Diffusion tensor imaging (DTI) provides a unique contrast based on the restricted directionality of water movement in an anisotropic environment. As such, DTI-based tractography can be used to characterize and quantify the structural connectivity within neural tissue. Here, structural connectivity within isolated abdominal neural ganglia of Aplysia californica (ABG) is assessed by integrating DTI and network theoretical analysis. For ABG, findings demonstrate a default structural network with preferential specific small-world properties when compared to simulated lattice and random networks that are equivalent in order and degree.
Diffusion data were acquired for ten samples (N = 10) at 11.75T using a 500-MHz widebore vertical magnet operated by a Bruker Avance spectrometer (Bruker BioSpin Corp., Billerica MA). After localizing images, DTI was acquired with the following acquisition parameters: Δ=21ms, δ=3ms, matrix = 100×100, TE = 30 ms, TR=2 s, FOV=5x5 mm, and slice thickness = 150 μm. DTI data were collected over a total acquisition time of 19.5 h using a multi-slice, diffusion-weighted 2D spin echo sequence at a resolution of 50×50×150 µm (Fig.1 A-G). A total of 22 pulsed field experiments were used to encode diffusion, including four equally dispersed unweighted b0 images having an effective b value of 73 s/mm2. The nominal b value for the remaining 18 diffusion weighted scans was 1000 s/mm2. For tractography analysis using DSI Studio2, 16 ROI-based nodes in each ganglion were used to establish a track network with the following cutoffs and thresholds: Track Counts = 106, FA threshold = 0.2 and Angular Threshold = 30°. The graph properties of experimental data were extracted using MATLAB R2015b (Mathworks, Natick, MA) to obtain the clustering coefficients, local and global efficiency, and characteristic path lengths of the binary matrices3.

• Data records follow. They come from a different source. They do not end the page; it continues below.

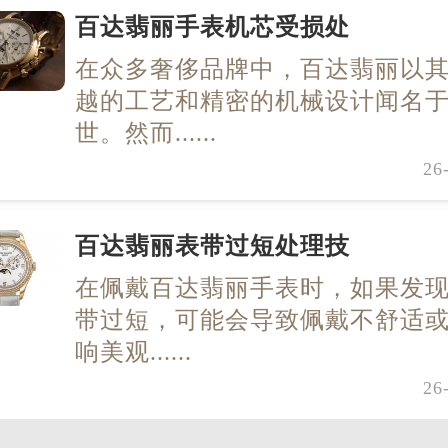
百达翡丽手表机芯受损处
在众多奢侈品牌中，百达翡丽以
越的工艺和精密的机械设计闻名
世。然而......
26
百达翡丽表带过短处理技
在佩戴百达翡丽手表时，如果发
带过短，可能会导致佩戴不舒适
响美观......
26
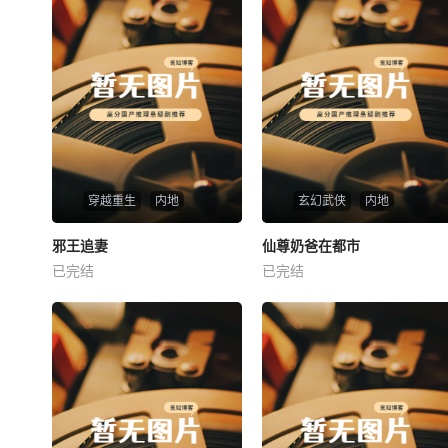
穿越重生
内地
玄幻武侠
内地
热播
热播
邪王追妻
仙尊奶爸在都市
邪王追妻
仙尊奶爸在都市
已完结
已完结
未知
未知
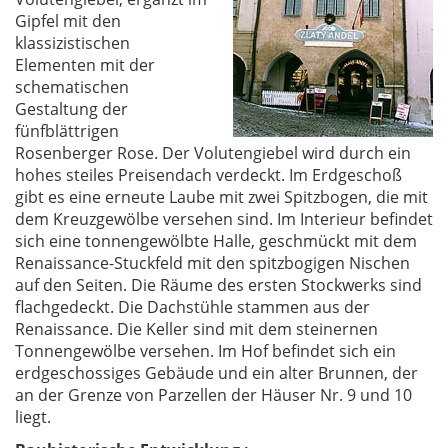
Gipfel mit den
klassizistischen
Elementen mit der
schematischen
Gestaltung der
fünfblättrigen
Rosenberger Rose. Der Volutengiebel wird durch ein
hohes steiles Preisendach verdeckt. Im Erdgeschoß
gibt es eine erneute Laube mit zwei Spitzbogen, die mit
dem Kreuzgewölbe versehen sind. Im Interieur befindet
sich eine tonnengewölbte Halle, geschmückt mit dem
Renaissance-Stuckfeld mit den spitzbogigen Nischen
auf den Seiten. Die Räume des ersten Stockwerks sind
flachgedeckt. Die Dachstühle stammen aus der
Renaissance. Die Keller sind mit dem steinernen
Tonnengewölbe versehen. Im Hof befindet sich ein
erdgeschossiges Gebäude und ein alter Brunnen, der
an der Grenze von Parzellen der Häuser Nr. 9 und 10
liegt.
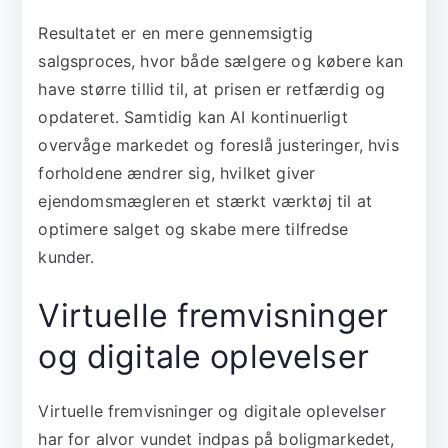
Resultatet er en mere gennemsigtig
salgsproces, hvor både sælgere og købere kan
have større tillid til, at prisen er retfærdig og
opdateret. Samtidig kan AI kontinuerligt
overvåge markedet og foreslå justeringer, hvis
forholdene ændrer sig, hvilket giver
ejendomsmægleren et stærkt værktøj til at
optimere salget og skabe mere tilfredse
kunder.
Virtuelle fremvisninger
og digitale oplevelser
Virtuelle fremvisninger og digitale oplevelser
har for alvor vundet indpas på boligmarkedet,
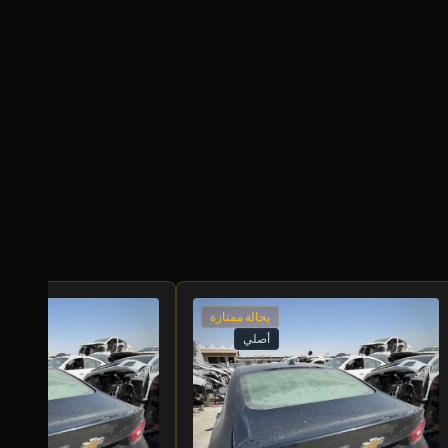
بحالة ممتازة
أصلي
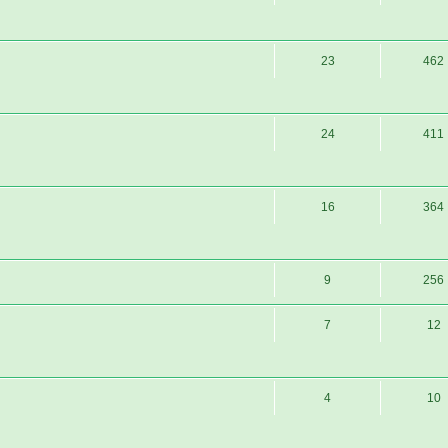
23
462
24
411
16
364
9
256
7
12
4
10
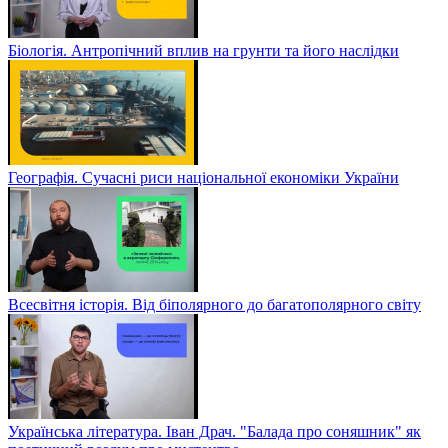
Біологія. Антропічний вплив на грунти та його наслідки
Географія. Сучасні риси національної економіки України
Всесвітня історія. Від біполярного до багатополярного світу
Українська література. Іван Драч. "Балада про соняшник" як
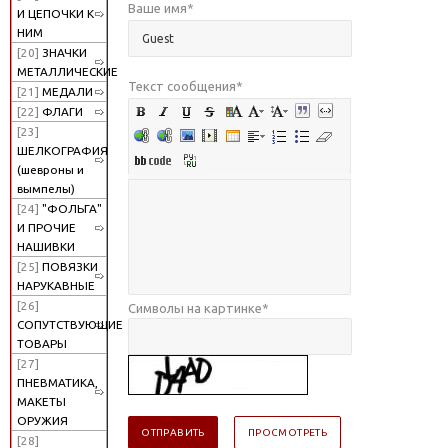
Ваше имя
*
И ЦЕПОЧКИ К
НИМ
[20]
ЗНАЧКИ
МЕТАЛЛИЧЕСКИЕ
Текст сообщения
*
[21]
МЕДАЛИ
[22]
ФЛАГИ
[23]
ШЕЛКОГРАФИЯ
(шевроны и
вымпелы)
[24]
"ФОЛЬГА"
И ПРОЧИЕ
НАШИВКИ
[25]
ПОВЯЗКИ
НАРУКАВНЫЕ
[26]
Символы на картинке
*
СОПУТСТВУЮЩИЕ
ТОВАРЫ
[27]
ПНЕВМАТИКА,
МАКЕТЫ
ОРУЖИЯ
[28]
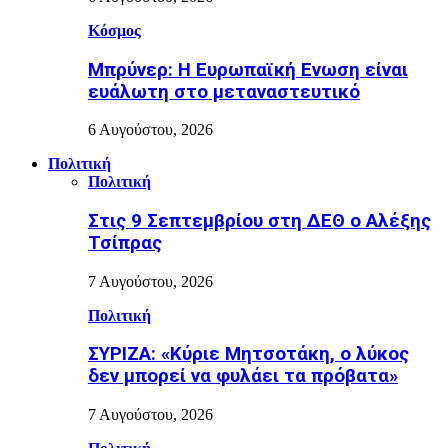
Κόσμος
Μπρύνερ: Η Ευρωπαϊκή Ενωση είναι
ευάλωτη στο μεταναστευτικό
6 Αυγούστου, 2026
Πολιτική
Πολιτική
Στις 9 Σεπτεμβρίου στη ΔΕΘ ο Αλέξης
Τσίπρας
7 Αυγούστου, 2026
Πολιτική
ΣΥΡΙΖΑ: «Κύριε Μητσοτάκη, ο λύκος
δεν μπορεί να φυλάει τα πρόβατα»
7 Αυγούστου, 2026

Experimental networks were compared to two Watts–Strogatz (WS) networks that were generated to include 16 local communities while maintaining the same rewiring probability as the experimental data. WS networks were assigned rewiring probabilities of 0 and 1 corresponding to lattice and random networks, respectively. In order to assess the intensity of the traffic through individual vertices in experimental data, the weighted clustering coefficient for each node was measured. Additionally, the centrality was investigated to define the most connected hubs in the selected ROIs. Finally, the graph properties reconstructed by the connectivity between nodes were assessed against the mean FA and ADC measurements for the ROIs as a function of the immediate geometrical node neighbors (the k number) for k=3, 5 and 8.
Significant differences in FA measurements were found between the ganglion body and branchial nerves (Fig. 2). The experimental networks exhibit small-world properties when quantitatively evaluated using novel small world metric4 ω and small worldness5 σ (Fig. 3). FA and ADC maps were obtained for the isolated abdominal ganglia to investigate the correlations of these measurements with the graph properties of their corresponding nodes. More critically, the lack of significance between immediate geometric neighbors with respect to the weighted clustering coefficient demonstrates the graph’s preference for more critical hubs on the periphery of the ganglion that have a higher number of interconnections within closed clusters even though there exists a lower centrality (Fig. 4). This finding is supported by immunohistology, which demonstrates a well-known higher distribution of large neurons in the periphery of the ganglion with more axon density in central regions. The graph theory here applied would suggest that the information circulated among these peripheral hubs is critical for network robustness.
1. Ould Ismail, A. A. O, Amouzandeh, G., & Grant, S. C. 2016. Structural connectivity within neural ganglia: A default small-world network. Neuroscience 337: 276-284.
2. Yeh F, Verstynen TD, Wang Y, Fernández-Miranda JC, Tseng WI. 2013. Deterministic diffusion fiber tracking improved by quantitative anisotropy. PLoS One. 8(11): e80713.
3. Watts DJ, Strogatz SH. 1998. Collective dynamics of ‘small-world’ networks. Nature 393: 440-442.
4. Telesford QK, Joyce KE, Hayasaka S, Burdette JH, Laurienti PJ. 2011. The ubiquity of small-world networks. Brain Connectivity 1: pp. 367-375.
5. Humphries MD, Gurney K (2008) Network ‘small-world-ness’: a quantitative method for determining canonical network equivalence. PLoS One 3(4): e0002051.